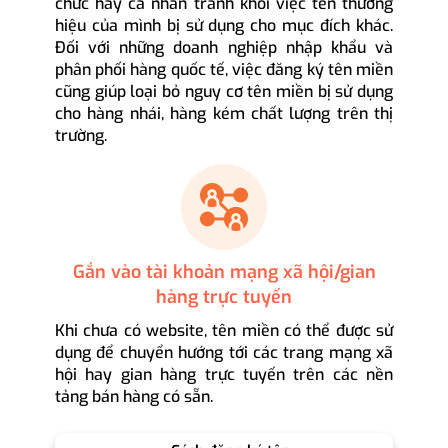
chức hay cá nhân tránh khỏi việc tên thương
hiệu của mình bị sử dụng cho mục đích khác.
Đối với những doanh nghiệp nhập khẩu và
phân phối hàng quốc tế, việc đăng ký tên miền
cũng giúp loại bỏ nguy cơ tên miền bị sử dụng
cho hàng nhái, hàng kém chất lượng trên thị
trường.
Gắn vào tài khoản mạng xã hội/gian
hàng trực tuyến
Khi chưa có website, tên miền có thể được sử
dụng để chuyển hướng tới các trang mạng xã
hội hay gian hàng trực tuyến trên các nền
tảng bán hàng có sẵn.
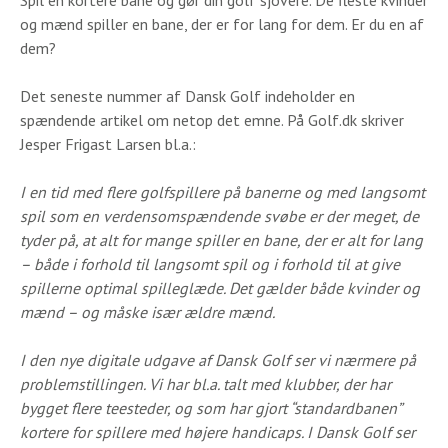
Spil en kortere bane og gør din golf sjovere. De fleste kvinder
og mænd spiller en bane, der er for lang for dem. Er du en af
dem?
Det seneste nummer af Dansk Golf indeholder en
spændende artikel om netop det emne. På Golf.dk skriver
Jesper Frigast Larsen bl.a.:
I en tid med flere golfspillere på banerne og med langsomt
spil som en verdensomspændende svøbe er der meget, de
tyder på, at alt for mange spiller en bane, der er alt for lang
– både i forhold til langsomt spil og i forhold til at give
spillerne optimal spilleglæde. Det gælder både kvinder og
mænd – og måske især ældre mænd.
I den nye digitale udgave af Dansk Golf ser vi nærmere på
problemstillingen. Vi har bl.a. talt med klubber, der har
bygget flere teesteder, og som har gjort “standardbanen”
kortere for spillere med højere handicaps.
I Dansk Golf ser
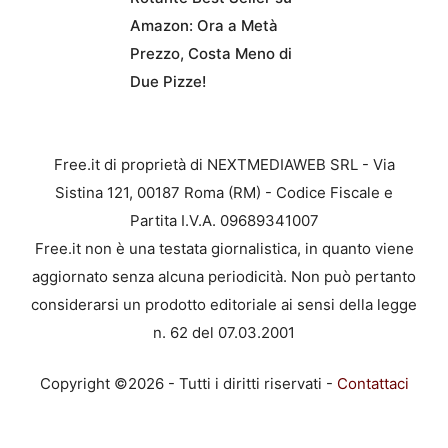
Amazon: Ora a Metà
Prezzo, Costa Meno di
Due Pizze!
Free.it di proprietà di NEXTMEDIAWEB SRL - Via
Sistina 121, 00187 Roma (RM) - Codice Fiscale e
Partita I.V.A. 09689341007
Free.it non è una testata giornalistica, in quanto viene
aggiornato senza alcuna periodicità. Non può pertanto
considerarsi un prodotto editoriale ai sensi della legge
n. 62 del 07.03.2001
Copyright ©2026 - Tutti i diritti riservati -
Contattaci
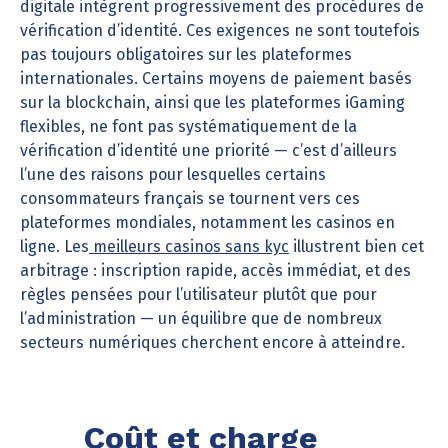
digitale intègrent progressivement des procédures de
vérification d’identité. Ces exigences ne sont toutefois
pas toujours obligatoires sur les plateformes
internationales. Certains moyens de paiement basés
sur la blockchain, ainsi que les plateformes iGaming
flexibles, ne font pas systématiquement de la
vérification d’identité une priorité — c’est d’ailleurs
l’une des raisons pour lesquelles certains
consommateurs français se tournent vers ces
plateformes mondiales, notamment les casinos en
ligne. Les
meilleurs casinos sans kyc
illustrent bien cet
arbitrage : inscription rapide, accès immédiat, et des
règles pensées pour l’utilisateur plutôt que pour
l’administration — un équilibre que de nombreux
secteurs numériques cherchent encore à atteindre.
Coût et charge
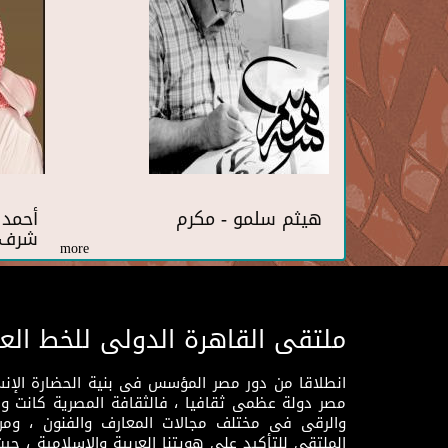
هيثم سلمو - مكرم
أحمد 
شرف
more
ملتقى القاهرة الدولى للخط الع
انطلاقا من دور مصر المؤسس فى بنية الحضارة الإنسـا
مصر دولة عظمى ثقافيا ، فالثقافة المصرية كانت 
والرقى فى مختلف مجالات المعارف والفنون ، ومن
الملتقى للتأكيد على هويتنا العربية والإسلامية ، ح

━━━━━━

▶ **What you should do**
Your output should be the lines from the line containing "illustrent bien cet" through the last line of the listing above, restated exactly, with no pictures among them.

▶ **Reply to the task**
illustrent bien cet
arbitrage : inscription rapide, accès immédiat, et des
règles pensées pour l’utilisateur plutôt que pour
l’administration — un équilibre que de nombreux
secteurs numériques cherchent encore à atteindre.
Coût et charge
هيثم سلمو - مكرم
أحمد 
شرف
more
ملتقى القاهرة الدولى للخط الع
انطلاقا من دور مصر المؤسس فى بنية الحضارة الإنسـا
مصر دولة عظمى ثقافيا ، فالثقافة المصرية كانت 
والرقى فى مختلف مجالات المعارف والفنون ، ومن
الملتقى للتأكيد على هويتنا العربية والإسلامية ، ح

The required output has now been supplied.